Or is it? Clear-cut advantages seem to lessen proportionally as businesses' IT org charts flatten and narrow. Smaller companies that lack the clout of their Fortune 1,000 brethren may find themselves on the short end of the relationship stick. When deciding whether to outsource, it's wise to look beyond dollars saved. We created an RFI for an SMB and received some surprising results (see "Teaming Up With the Right Management Service")
Working in outsourcing's favor are the economic realities IT departments--especially those at relatively small companies--face today.
CIOs must do more with less as IT spending currently hovers around 3 percent of gross revenue. Inasmuch as revenue is down, IT spending is decreasing. The No. 1 priority for U.S. IT shops is cost reduction, with higher productivity a close second, according to Meta Group's Worldwide 2003 Benchmark Report, a survey of IT trends. This is driven in part by the flat IT budgets predicted for the rest of the year.

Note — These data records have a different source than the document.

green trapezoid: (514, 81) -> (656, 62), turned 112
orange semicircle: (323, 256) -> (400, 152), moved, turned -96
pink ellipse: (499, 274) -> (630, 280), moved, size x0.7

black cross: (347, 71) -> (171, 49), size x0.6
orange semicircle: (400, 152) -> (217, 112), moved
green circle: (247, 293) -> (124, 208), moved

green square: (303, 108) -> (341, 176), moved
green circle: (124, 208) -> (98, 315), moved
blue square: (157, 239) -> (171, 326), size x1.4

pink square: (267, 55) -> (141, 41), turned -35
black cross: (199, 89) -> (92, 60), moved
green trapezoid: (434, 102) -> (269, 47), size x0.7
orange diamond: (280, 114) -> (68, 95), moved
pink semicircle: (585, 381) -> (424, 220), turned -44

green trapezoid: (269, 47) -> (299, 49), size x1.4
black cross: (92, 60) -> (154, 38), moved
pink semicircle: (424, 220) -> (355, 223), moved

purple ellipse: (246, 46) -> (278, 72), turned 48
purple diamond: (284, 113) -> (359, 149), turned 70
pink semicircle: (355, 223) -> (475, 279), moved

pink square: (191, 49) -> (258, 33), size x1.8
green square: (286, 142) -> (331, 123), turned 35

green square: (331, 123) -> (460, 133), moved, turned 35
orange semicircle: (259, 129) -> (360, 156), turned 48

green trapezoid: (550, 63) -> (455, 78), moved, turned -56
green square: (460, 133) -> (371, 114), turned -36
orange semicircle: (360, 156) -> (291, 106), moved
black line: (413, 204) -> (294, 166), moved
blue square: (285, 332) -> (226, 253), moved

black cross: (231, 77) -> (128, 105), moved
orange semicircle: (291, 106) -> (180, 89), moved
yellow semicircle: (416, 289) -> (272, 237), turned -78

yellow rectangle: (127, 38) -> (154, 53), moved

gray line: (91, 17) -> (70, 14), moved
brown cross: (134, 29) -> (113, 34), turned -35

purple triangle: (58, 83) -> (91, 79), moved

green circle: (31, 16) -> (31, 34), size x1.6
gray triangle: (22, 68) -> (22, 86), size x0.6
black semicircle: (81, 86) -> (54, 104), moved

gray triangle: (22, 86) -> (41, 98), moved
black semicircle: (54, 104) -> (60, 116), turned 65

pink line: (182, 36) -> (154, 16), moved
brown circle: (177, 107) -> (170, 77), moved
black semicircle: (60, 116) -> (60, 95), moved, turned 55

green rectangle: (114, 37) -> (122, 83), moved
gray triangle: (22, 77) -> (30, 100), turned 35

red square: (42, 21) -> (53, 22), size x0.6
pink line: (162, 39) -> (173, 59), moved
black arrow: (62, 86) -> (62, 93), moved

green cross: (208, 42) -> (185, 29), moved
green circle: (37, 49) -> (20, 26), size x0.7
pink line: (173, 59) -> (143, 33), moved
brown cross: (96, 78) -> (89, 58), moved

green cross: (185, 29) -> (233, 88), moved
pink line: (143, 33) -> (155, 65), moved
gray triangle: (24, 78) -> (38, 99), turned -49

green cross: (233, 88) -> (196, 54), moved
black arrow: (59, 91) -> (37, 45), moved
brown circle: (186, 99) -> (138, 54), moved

A major stressor for most businesses is containing the cost of managing and maintaining their networks (see "Top Network Problems by Company Size," left). This reality applies to all IT shops, but for SMBs, getting network management outsourced is a tough sell because the cost offset is harder to make (there's less money to reduce the budget by) and because successful outsourcing is a two-way street. Outsourcers balance efficiency against individualized service. From the management service provider's (MSP's) point of view, special services reduce efficiency, slashing margins.